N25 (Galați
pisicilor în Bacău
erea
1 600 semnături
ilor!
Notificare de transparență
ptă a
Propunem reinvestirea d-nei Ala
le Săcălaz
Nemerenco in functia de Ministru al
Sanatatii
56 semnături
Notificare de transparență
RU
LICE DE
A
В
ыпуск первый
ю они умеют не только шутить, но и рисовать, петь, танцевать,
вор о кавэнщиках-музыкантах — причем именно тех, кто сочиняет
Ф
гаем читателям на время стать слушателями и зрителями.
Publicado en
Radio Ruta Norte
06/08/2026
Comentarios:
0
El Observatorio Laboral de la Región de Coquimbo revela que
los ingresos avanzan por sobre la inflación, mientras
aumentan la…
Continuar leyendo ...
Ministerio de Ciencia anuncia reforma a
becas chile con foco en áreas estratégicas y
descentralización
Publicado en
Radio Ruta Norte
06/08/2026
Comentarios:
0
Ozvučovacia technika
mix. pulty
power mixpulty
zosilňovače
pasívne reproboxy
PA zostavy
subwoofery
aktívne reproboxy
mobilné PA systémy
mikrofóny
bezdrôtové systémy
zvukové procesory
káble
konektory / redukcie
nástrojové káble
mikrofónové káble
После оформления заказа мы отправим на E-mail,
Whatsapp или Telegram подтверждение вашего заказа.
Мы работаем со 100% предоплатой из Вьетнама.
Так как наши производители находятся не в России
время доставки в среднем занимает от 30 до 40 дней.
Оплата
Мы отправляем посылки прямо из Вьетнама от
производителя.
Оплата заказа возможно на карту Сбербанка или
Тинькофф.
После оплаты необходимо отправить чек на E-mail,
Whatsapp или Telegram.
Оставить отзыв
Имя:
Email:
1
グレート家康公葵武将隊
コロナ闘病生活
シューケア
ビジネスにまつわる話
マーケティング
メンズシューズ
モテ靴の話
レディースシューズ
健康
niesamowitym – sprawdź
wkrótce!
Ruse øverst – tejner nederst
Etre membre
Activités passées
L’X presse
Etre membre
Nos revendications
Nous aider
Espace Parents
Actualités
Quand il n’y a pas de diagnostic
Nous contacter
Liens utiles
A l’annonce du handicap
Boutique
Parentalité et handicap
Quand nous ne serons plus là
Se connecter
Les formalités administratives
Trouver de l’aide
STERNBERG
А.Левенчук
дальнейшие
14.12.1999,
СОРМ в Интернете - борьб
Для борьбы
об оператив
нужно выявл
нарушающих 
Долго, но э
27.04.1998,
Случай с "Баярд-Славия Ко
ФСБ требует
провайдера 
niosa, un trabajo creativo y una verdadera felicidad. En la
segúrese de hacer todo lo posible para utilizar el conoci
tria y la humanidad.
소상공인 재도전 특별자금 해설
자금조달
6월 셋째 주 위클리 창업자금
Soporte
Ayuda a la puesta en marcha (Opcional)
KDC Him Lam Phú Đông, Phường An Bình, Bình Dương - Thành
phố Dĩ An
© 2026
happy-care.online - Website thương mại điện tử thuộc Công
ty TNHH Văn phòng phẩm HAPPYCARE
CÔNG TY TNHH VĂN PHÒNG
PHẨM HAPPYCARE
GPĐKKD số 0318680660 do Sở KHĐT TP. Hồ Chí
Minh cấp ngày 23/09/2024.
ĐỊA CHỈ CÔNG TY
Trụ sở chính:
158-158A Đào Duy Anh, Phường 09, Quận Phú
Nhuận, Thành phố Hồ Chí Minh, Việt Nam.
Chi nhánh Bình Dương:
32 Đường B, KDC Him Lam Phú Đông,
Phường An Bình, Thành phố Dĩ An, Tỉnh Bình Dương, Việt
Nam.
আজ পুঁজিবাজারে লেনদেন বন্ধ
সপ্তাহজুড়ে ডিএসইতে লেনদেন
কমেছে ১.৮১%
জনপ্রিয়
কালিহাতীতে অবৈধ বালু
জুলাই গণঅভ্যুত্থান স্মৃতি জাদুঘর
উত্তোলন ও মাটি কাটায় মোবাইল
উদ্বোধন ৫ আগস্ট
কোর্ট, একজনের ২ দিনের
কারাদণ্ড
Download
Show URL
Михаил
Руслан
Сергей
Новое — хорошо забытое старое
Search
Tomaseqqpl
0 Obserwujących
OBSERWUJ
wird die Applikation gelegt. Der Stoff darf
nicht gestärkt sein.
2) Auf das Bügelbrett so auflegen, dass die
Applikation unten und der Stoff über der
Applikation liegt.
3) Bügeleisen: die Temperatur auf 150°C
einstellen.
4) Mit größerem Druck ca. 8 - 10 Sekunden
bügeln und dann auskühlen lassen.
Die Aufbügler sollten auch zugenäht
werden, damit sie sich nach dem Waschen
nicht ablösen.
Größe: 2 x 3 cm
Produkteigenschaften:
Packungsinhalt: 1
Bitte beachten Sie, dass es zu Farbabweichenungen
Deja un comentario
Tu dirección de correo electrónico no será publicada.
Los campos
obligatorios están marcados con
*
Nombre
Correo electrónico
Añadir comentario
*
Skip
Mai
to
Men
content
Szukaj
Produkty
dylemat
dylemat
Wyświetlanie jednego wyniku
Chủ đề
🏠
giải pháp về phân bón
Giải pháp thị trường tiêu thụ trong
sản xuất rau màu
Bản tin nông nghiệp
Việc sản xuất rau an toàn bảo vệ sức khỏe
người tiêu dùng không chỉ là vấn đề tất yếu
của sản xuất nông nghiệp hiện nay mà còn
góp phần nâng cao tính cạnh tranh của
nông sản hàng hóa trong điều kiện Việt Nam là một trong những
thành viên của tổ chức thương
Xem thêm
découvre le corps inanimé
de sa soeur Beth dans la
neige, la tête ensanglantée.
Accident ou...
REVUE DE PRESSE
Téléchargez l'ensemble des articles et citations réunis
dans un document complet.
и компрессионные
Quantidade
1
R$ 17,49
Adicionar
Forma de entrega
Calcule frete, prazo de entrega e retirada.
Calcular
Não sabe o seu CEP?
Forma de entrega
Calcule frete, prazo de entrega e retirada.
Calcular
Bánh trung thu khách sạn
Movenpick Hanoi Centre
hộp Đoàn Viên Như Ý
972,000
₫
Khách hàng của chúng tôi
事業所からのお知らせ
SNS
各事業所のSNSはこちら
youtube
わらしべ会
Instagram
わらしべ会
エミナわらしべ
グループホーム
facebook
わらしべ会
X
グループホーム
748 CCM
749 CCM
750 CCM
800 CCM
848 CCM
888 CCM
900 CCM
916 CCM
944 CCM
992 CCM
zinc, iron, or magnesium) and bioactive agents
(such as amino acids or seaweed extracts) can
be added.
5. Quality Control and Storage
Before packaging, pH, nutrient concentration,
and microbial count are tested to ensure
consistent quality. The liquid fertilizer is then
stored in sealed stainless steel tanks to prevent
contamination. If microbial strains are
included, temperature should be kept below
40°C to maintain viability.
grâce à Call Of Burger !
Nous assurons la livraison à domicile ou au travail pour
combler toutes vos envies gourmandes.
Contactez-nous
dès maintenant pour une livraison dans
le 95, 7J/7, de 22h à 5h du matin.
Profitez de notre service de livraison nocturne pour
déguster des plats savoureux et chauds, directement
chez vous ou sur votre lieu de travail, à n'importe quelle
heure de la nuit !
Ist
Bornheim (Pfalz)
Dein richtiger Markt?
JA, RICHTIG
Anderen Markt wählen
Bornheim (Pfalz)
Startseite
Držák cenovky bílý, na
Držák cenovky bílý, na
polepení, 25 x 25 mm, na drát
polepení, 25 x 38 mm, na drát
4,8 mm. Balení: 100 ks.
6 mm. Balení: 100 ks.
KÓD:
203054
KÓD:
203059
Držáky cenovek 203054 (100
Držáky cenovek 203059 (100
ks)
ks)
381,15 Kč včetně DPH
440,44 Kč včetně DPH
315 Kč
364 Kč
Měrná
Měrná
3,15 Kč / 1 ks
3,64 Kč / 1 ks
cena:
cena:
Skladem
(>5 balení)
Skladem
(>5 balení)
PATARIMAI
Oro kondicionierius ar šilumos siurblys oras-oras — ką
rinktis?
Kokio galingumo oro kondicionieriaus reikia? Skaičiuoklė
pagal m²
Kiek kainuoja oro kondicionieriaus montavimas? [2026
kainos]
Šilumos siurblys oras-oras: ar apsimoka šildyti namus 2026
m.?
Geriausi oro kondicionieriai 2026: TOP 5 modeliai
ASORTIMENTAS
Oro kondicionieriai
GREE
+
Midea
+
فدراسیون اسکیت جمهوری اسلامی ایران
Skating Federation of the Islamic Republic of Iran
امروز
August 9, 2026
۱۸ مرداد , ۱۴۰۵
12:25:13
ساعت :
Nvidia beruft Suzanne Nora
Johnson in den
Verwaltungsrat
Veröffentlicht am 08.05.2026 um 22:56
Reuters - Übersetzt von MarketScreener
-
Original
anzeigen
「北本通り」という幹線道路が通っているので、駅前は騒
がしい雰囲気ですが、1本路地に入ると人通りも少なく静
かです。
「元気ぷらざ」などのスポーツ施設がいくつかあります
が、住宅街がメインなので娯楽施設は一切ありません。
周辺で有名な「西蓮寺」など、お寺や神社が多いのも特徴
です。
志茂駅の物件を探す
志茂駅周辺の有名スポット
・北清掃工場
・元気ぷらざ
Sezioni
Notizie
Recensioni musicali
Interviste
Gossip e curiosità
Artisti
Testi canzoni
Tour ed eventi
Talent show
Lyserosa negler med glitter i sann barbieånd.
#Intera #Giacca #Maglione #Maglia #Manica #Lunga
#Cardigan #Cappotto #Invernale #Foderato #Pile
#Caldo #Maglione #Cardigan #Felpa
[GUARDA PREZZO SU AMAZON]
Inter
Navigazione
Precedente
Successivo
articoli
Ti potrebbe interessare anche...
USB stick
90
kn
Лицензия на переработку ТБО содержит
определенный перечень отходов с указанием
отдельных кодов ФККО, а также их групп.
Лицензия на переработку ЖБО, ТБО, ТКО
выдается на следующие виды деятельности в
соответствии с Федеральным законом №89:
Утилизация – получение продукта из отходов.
- - -
* [Work instructions]: Take the lines from the top of the data through the one that contains "ю они умеют" and copy them exactly, leaving out every line after it.

* [Expected answer]:
N25 (Galați
pisicilor în Bacău
erea
1 600 semnături
ilor!
Notificare de transparență
ptă a
Propunem reinvestirea d-nei Ala
le Săcălaz
Nemerenco in functia de Ministru al
Sanatatii
56 semnături
Notificare de transparență
RU
LICE DE
A
В
ыпуск первый
ю они умеют не только шутить, но и рисовать, петь, танцевать,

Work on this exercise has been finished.